*Exercise*
Print nothing but the lines below starting at the line that holds "Interkulturelle Begegnungen. Studien zum" and ending at the line that holds "Literatures", including both, each exactly as written.

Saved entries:
________________

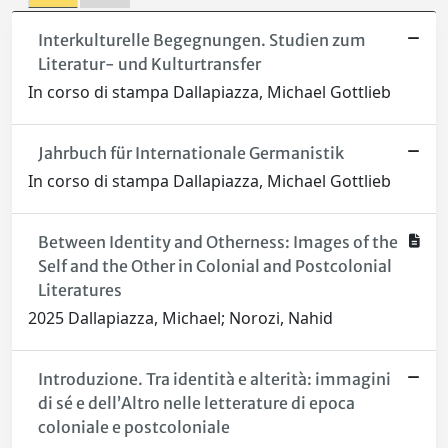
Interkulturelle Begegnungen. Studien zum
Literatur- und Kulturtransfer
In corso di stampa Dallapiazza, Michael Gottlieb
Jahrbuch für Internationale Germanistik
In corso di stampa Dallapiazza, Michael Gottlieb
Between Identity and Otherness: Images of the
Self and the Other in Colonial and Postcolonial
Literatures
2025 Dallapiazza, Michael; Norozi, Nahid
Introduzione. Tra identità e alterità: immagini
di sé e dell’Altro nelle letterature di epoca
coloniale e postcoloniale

________________

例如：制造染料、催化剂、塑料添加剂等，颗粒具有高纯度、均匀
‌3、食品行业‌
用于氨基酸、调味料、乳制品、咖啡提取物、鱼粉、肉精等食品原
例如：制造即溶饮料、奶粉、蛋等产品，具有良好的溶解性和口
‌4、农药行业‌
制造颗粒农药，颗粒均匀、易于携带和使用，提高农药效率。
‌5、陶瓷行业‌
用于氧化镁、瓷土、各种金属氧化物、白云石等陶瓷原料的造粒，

________________

*Expected answer*
Interkulturelle Begegnungen. Studien zum
Literatur- und Kulturtransfer
In corso di stampa Dallapiazza, Michael Gottlieb
Jahrbuch für Internationale Germanistik
In corso di stampa Dallapiazza, Michael Gottlieb
Between Identity and Otherness: Images of the
Self and the Other in Colonial and Postcolonial
Literatures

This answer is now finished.